Exercise goal.
This exercise calls for the data below to be retyped exactly, minus any images.

Task input.
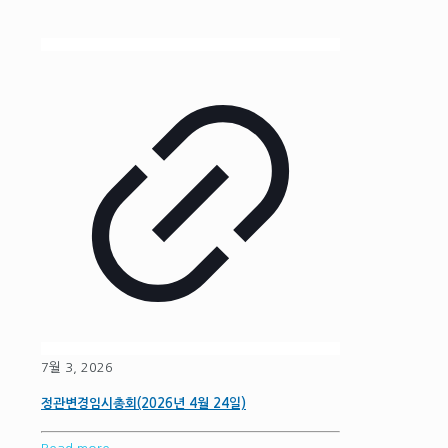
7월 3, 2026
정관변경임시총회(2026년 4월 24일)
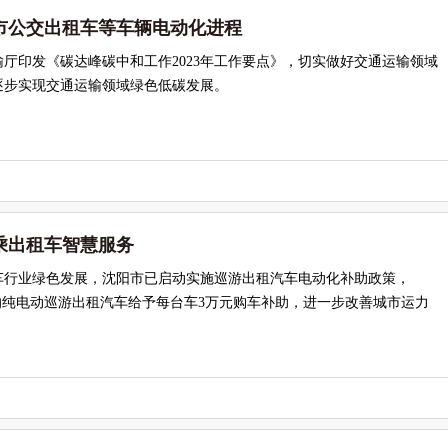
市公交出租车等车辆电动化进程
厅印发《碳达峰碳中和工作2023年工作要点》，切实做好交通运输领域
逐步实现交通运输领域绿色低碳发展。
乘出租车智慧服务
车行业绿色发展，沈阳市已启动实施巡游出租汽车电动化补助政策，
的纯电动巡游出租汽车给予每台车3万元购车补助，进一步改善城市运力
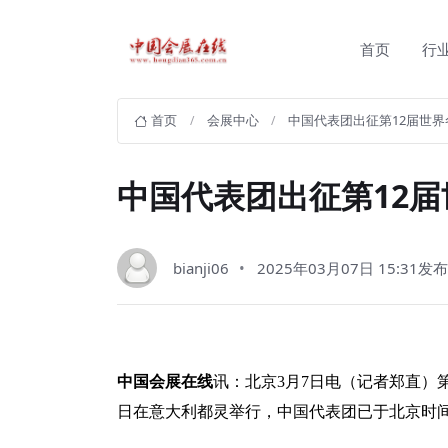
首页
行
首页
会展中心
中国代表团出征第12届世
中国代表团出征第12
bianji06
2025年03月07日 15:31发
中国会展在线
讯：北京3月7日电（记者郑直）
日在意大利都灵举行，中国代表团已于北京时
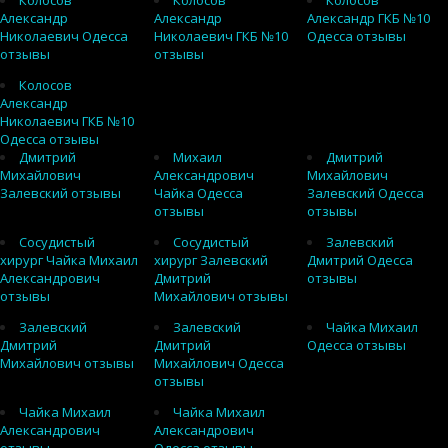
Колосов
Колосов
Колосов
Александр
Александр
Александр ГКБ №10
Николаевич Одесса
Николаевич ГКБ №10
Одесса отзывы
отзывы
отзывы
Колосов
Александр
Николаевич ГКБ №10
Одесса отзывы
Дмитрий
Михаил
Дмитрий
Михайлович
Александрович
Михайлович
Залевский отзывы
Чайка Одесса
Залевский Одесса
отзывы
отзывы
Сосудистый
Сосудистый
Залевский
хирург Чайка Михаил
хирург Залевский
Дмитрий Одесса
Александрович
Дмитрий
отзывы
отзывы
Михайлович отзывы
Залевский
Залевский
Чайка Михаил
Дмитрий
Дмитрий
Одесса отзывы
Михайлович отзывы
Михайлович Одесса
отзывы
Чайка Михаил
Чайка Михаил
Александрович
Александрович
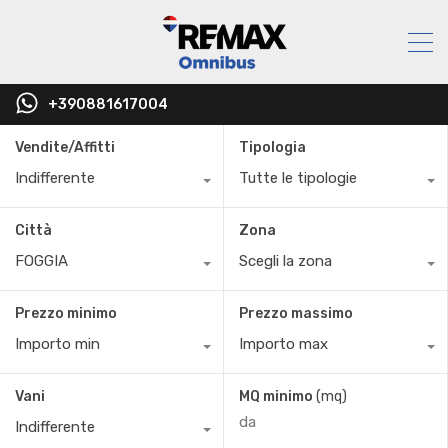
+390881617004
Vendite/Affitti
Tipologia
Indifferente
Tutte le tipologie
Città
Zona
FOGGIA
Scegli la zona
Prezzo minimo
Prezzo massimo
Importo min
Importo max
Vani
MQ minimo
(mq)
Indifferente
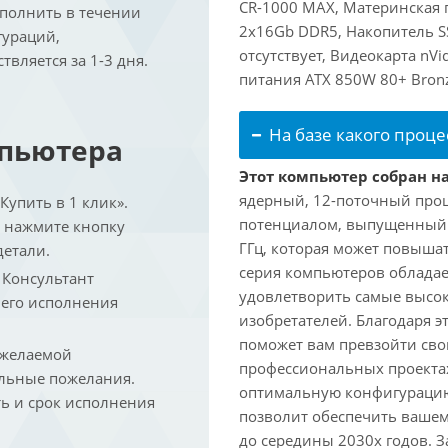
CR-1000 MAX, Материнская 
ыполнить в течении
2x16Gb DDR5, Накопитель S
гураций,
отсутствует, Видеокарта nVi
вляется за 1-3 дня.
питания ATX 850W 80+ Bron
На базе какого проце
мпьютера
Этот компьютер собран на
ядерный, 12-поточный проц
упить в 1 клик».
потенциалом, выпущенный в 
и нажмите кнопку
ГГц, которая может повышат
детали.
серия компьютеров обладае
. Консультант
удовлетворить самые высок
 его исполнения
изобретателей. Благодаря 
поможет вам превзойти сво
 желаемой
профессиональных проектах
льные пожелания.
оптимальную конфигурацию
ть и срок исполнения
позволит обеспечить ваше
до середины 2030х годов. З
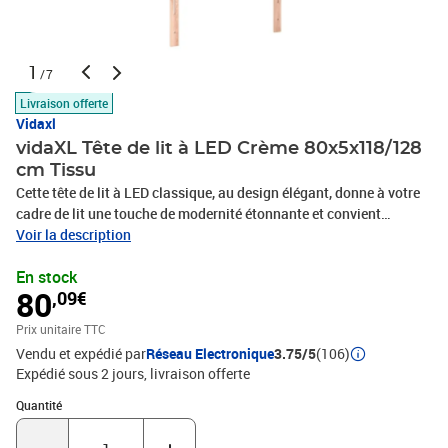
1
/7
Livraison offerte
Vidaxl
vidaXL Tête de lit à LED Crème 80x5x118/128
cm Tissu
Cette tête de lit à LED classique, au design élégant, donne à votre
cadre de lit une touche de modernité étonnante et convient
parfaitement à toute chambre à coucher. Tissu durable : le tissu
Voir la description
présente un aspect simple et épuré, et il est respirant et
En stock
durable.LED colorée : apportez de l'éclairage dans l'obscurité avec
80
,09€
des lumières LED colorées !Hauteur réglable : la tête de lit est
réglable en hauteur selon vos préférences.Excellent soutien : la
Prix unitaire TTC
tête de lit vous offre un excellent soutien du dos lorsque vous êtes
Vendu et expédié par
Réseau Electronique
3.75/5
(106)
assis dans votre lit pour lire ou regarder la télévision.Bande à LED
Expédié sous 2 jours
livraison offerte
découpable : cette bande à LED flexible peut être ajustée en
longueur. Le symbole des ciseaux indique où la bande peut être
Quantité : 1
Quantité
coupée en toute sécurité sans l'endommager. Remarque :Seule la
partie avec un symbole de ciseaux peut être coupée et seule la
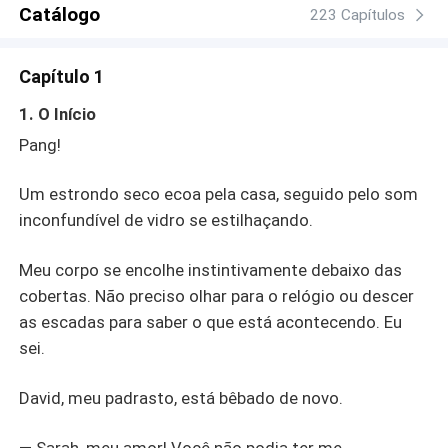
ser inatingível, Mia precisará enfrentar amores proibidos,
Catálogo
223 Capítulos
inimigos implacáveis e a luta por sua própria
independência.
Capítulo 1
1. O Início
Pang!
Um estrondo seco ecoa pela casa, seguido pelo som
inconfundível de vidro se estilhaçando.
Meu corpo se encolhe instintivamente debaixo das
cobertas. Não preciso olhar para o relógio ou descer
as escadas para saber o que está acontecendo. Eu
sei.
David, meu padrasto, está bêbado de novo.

The completed task.
7월 3, 2026
정관변경임시총회(2026년 4월 24일)
市公交出租车等车辆电动化进程
厅印发《碳达峰碳中和工作2023年工作要点》，切实做好交通运输领域
逐步实现交通运输领域绿色低碳发展。
乘出租车智慧服务
车行业绿色发展，沈阳市已启动实施巡游出租汽车电动化补助政策，
的纯电动巡游出租汽车给予每台车3万元购车补助，进一步改善城市运力
首页
行
首页
会展中心
中国代表团出征第12届世
中国代表团出征第12
bianji06
2025年03月07日 15:31发
中国会展在线
讯：北京3月7日电（记者郑直）
日在意大利都灵举行，中国代表团已于北京时
Колосов
Колосов
Колосов
Александр
Александр
Александр ГКБ №10
Николаевич Одесса
Николаевич ГКБ №10
Одесса отзывы
отзывы
отзывы
Колосов
Александр
Николаевич ГКБ №10
Одесса отзывы
Дмитрий
Михаил
Дмитрий
Михайлович
Александрович
Михайлович
Залевский отзывы
Чайка Одесса
Залевский Одесса
отзывы
отзывы
Сосудистый
Сосудистый
Залевский
хирург Чайка Михаил
хирург Залевский
Дмитрий Одесса
Александрович
Дмитрий
отзывы
отзывы
Михайлович отзывы
Залевский
Залевский
Чайка Михаил
Дмитрий
Дмитрий
Одесса отзывы
Михайлович отзывы
Михайлович Одесса
отзывы
Чайка Михаил
Чайка Михаил
Александрович
Александрович
+390881617004
Vendite/Affitti
Tipologia
Indifferente
Tutte le tipologie
Città
Zona
FOGGIA
Scegli la zona
Prezzo minimo
Prezzo massimo
Importo min
Importo max
Vani
MQ minimo
(mq)
Indifferente
CR-1000 MAX, Материнская 
ыполнить в течении
2x16Gb DDR5, Накопитель S
гураций,
отсутствует, Видеокарта nVi
вляется за 1-3 дня.
питания ATX 850W 80+ Bron
На базе какого проце
мпьютера
Этот компьютер собран на
ядерный, 12-поточный проц
упить в 1 клик».
потенциалом, выпущенный в 
и нажмите кнопку
ГГц, которая может повышат
детали.
серия компьютеров обладае
. Консультант
удовлетворить самые высок
 его исполнения
изобретателей. Благодаря 
поможет вам превзойти сво
 желаемой
профессиональных проектах
льные пожелания.
оптимальную конфигурацию
ть и срок исполнения
позволит обеспечить ваше
до середины 2030х годов. З
1
/7
Livraison offerte
Vidaxl
vidaXL Tête de lit à LED Crème 80x5x118/128
cm Tissu
Cette tête de lit à LED classique, au design élégant, donne à votre
cadre de lit une touche de modernité étonnante et convient
parfaitement à toute chambre à coucher. Tissu durable : le tissu
Voir la description
présente un aspect simple et épuré, et il est respirant et
En stock
durable.LED colorée : apportez de l'éclairage dans l'obscurité avec
80
,09€
des lumières LED colorées !Hauteur réglable : la tête de lit est
réglable en hauteur selon vos préférences.Excellent soutien : la
Prix unitaire TTC
tête de lit vous offre un excellent soutien du dos lorsque vous êtes
Vendu et expédié par
Réseau Electronique
3.75/5
(106)
assis dans votre lit pour lire ou regarder la télévision.Bande à LED
Expédié sous 2 jours
livraison offerte
découpable : cette bande à LED flexible peut être ajustée en
longueur. Le symbole des ciseaux indique où la bande peut être
Quantité : 1
Quantité
coupée en toute sécurité sans l'endommager. Remarque :Seule la
partie avec un symbole de ciseaux peut être coupée et seule la
ser inatingível, Mia precisará enfrentar amores proibidos,
Catálogo
223 Capítulos
inimigos implacáveis e a luta por sua própria
independência.
Capítulo 1
1. O Início
Pang!
Um estrondo seco ecoa pela casa, seguido pelo som
inconfundível de vidro se estilhaçando.
Meu corpo se encolhe instintivamente debaixo das
cobertas. Não preciso olhar para o relógio ou descer
as escadas para saber o que está acontecendo. Eu
sei.
David, meu padrasto, está bêbado de novo.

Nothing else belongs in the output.